This repository contains the dataset published with the ECCV 2022 paper "BRACE: The Breakdancing Competition Dataset for Dance Motion Synthesis".
- A new dataset for audio-conditioned dance motion synthesis
- Focuses on breakdancing sequences
- Contains high quality annotations for complex body poses and dance movements
Property | Value |
---|---|
Frames | 334,538 |
Manually annotated frames | 26,676 (8%) |
Duration | 3h 32m |
Dancers | 64 |
Videos | 81 |
Sequences | 465 |
Segments | 1,352 |
Avg. segments per sequence | 2.91 |
Avg. sequence duration | 27.48s |
Avg. segment duration | 9.45s |
You can read our paper on arXiv.
You can watch our supplementary video to have a look at BRACE and our paper.

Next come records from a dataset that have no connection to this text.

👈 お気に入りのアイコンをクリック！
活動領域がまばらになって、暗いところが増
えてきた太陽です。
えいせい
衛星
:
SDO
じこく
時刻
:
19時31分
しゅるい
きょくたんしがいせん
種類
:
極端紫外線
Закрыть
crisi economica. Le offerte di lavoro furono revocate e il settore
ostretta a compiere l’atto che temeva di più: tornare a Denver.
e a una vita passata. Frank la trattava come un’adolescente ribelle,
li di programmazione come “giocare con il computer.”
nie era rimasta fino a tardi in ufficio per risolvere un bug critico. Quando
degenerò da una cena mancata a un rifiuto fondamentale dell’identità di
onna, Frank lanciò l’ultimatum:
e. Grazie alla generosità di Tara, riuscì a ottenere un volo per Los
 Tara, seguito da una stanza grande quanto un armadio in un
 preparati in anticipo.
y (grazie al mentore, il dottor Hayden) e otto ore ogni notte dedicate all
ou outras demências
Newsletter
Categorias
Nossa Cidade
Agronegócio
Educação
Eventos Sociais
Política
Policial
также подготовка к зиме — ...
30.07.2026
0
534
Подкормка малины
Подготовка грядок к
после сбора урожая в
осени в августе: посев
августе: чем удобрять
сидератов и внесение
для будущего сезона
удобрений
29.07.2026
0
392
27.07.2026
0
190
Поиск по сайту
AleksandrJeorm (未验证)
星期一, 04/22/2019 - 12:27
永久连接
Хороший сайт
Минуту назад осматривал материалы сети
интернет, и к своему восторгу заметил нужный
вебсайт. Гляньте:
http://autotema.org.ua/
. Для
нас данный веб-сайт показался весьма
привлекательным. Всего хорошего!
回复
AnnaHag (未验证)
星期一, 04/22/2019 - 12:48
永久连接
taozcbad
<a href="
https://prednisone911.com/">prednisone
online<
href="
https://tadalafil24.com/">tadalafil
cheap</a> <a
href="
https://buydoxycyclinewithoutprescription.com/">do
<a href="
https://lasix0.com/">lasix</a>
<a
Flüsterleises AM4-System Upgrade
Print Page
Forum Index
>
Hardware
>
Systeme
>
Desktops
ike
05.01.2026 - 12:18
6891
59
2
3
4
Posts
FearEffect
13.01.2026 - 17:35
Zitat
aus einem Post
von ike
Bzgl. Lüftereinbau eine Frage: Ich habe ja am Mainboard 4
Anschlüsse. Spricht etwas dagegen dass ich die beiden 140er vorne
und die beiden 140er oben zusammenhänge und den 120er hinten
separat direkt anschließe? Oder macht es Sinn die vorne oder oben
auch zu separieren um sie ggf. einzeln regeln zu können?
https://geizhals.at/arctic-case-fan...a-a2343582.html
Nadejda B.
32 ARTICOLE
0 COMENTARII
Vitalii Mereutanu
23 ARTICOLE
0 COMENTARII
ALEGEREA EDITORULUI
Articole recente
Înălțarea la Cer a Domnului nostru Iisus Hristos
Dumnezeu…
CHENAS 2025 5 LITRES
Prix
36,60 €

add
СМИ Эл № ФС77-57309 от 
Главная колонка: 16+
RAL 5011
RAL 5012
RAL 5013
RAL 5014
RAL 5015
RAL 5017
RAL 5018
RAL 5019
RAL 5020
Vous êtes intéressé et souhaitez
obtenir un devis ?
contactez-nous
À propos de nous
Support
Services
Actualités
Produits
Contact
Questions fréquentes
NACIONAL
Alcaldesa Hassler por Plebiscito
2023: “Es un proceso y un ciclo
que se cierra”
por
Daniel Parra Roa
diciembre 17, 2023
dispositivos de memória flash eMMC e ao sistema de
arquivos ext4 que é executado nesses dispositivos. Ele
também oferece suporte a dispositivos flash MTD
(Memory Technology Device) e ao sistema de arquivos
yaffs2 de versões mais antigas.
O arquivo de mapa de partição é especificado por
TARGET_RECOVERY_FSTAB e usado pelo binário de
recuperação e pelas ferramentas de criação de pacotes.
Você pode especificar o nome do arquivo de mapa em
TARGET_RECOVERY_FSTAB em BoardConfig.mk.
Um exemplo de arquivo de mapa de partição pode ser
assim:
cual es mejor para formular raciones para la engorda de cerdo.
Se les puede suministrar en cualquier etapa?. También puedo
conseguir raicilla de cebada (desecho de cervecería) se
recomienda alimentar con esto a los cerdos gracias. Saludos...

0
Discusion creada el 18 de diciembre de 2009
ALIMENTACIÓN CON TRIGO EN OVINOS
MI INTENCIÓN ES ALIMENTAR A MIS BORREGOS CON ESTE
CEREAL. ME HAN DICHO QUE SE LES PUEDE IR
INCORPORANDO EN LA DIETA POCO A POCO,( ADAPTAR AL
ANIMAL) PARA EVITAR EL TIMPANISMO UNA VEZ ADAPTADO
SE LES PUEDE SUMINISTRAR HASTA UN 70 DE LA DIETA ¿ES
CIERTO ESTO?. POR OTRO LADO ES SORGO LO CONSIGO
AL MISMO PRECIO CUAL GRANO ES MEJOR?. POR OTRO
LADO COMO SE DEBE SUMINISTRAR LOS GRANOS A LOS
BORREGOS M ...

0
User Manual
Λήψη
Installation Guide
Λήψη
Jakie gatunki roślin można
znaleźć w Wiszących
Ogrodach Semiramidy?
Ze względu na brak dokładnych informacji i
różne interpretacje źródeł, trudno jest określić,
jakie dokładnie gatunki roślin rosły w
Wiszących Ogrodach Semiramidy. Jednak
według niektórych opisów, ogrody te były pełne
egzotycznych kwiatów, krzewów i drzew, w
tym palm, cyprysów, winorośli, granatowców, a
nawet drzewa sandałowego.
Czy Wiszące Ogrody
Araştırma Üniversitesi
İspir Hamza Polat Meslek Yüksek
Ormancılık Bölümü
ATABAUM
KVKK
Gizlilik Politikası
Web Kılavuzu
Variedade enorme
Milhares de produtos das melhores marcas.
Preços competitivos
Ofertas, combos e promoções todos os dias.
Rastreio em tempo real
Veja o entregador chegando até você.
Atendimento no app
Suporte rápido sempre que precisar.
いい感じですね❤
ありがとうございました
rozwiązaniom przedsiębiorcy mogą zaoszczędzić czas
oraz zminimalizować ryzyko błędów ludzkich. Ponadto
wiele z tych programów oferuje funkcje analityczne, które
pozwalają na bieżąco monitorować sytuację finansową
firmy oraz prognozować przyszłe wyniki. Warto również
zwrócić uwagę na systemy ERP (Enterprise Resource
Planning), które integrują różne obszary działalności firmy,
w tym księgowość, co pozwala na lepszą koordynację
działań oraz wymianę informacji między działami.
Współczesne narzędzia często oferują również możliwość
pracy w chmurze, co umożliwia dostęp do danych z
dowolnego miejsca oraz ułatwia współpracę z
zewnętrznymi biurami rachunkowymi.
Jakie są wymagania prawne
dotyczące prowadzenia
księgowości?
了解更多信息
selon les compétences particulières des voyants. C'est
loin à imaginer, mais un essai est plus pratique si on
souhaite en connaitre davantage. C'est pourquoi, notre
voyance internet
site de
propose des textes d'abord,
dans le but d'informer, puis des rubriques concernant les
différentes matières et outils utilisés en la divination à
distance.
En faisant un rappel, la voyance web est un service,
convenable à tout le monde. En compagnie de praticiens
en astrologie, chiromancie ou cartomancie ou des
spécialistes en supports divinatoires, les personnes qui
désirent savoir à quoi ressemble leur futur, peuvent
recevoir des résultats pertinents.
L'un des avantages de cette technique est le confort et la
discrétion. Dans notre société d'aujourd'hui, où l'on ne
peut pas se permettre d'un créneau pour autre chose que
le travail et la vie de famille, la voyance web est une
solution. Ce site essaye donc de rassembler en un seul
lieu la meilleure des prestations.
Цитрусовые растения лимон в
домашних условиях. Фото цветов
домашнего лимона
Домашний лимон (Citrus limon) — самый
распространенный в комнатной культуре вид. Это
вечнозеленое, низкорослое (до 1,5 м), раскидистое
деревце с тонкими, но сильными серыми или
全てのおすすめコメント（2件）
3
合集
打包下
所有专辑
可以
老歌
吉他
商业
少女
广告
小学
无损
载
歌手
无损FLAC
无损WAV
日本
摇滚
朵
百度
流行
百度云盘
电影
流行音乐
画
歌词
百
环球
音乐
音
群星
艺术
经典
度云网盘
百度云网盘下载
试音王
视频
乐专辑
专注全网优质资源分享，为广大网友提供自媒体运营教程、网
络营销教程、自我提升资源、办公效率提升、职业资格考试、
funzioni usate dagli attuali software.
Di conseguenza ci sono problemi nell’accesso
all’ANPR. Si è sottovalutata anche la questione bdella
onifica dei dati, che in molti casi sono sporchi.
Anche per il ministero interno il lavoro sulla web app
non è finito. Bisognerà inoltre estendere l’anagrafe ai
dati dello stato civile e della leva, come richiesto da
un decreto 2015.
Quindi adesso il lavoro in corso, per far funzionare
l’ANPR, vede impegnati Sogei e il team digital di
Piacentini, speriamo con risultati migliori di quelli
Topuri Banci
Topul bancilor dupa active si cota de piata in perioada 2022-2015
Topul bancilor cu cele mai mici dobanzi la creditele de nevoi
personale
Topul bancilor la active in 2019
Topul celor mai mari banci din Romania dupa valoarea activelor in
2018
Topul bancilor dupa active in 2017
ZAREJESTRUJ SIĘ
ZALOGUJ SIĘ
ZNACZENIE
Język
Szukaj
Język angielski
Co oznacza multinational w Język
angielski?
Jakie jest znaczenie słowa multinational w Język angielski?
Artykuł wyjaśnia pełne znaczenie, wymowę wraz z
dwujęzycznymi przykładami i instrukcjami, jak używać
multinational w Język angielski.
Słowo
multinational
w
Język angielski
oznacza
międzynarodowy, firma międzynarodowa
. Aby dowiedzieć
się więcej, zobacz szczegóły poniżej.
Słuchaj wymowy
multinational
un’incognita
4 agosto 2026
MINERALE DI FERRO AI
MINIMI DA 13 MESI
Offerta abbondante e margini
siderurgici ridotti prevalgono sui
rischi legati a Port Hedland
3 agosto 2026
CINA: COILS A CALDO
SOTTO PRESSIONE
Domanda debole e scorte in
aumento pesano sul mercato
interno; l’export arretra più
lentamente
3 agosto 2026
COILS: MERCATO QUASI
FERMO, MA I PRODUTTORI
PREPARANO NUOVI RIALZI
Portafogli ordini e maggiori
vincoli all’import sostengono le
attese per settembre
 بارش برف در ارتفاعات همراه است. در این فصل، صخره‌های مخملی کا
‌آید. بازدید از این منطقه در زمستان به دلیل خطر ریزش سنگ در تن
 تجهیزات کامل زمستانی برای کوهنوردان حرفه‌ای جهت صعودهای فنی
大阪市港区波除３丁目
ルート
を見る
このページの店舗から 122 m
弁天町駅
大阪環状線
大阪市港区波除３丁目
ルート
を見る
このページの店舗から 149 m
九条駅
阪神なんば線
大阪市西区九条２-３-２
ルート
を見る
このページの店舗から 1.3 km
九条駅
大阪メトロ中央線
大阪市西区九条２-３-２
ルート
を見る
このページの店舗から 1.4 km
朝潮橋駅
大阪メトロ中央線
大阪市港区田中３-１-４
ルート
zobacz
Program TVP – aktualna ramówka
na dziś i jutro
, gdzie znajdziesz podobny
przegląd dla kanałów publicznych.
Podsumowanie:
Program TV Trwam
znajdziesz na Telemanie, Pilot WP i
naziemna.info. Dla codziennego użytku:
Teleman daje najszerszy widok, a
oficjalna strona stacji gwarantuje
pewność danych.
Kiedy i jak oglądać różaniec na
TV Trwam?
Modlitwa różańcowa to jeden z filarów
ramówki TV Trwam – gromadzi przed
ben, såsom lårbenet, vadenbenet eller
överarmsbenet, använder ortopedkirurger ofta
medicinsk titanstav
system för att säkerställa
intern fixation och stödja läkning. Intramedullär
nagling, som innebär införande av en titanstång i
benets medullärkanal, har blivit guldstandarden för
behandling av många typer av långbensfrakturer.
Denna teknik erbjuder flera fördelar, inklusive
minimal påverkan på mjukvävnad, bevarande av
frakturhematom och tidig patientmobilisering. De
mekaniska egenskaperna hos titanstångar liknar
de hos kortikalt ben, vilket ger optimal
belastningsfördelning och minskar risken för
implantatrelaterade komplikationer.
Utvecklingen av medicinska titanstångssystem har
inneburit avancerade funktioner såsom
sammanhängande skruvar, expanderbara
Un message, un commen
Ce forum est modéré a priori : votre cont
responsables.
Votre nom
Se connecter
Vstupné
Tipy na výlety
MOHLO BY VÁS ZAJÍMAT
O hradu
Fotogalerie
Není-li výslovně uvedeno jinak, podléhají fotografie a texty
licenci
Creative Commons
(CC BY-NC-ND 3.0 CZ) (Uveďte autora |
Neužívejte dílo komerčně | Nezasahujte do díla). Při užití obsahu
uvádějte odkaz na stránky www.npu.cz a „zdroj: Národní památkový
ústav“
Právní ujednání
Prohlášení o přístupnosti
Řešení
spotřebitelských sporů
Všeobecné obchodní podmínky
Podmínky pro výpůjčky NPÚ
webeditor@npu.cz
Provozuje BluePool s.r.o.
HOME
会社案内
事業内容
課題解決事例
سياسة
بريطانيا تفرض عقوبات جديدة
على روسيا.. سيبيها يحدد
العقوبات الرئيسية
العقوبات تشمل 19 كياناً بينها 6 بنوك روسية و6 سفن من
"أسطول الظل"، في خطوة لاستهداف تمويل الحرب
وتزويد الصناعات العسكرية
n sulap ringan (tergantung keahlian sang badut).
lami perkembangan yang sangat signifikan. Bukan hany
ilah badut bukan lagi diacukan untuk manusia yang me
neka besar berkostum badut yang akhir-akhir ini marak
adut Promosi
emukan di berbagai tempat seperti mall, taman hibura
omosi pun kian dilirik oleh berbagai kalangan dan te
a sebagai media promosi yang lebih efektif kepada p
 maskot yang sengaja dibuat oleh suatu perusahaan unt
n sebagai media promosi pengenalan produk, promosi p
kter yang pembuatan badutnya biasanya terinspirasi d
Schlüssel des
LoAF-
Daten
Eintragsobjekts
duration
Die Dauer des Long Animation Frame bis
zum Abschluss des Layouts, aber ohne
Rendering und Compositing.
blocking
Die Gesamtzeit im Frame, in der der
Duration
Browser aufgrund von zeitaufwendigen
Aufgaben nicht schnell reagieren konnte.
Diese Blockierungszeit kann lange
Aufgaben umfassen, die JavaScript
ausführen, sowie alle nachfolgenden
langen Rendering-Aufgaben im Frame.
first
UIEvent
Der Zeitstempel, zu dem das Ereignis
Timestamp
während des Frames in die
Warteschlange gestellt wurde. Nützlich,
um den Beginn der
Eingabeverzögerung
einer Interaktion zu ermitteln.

You can download our keypoints here.
Notice that keypoints are split into segments, i.e. the shorter clips that compose a sequence (please refer to our paper for more details). We provide Pytorch code to load these segments keypoints as sequences (see below).
Keypoints are JSON files organised in folders as follows:
├── year
│ ├── video_id
│ │ ├── video_id_start-end_movement.json
Where video_id_start-end_movement
denote the corresponding information about the segment.
For example 3rIk56dcBTM_1234-1330_powermove.json
indicates:
- video_id:
3rIk56dcBTM
- start:
1234
- end:
1330
- movement:
powermove
Start/end are in frames. Movement can be one of (toprock, footwork, powermove)
.
The content of the JSON files is
a dictionary where keys are frame IDs in the format video_id/img-xxxxxx.png
,
where xxxxxx
is the 6 digit (0 padded if necessary) frame number. Each frame ID indexes a dictionary with
two values: box
and keypoints
. box
is a 5-element list containing the coordinates of the dancer
bounding box, in the format (x, y, w, h, score)
. keypoints
is a 17-element list containing the
human joints coordinates in the format (x, y, score)
.
The order of the keypoints follows COCO's format.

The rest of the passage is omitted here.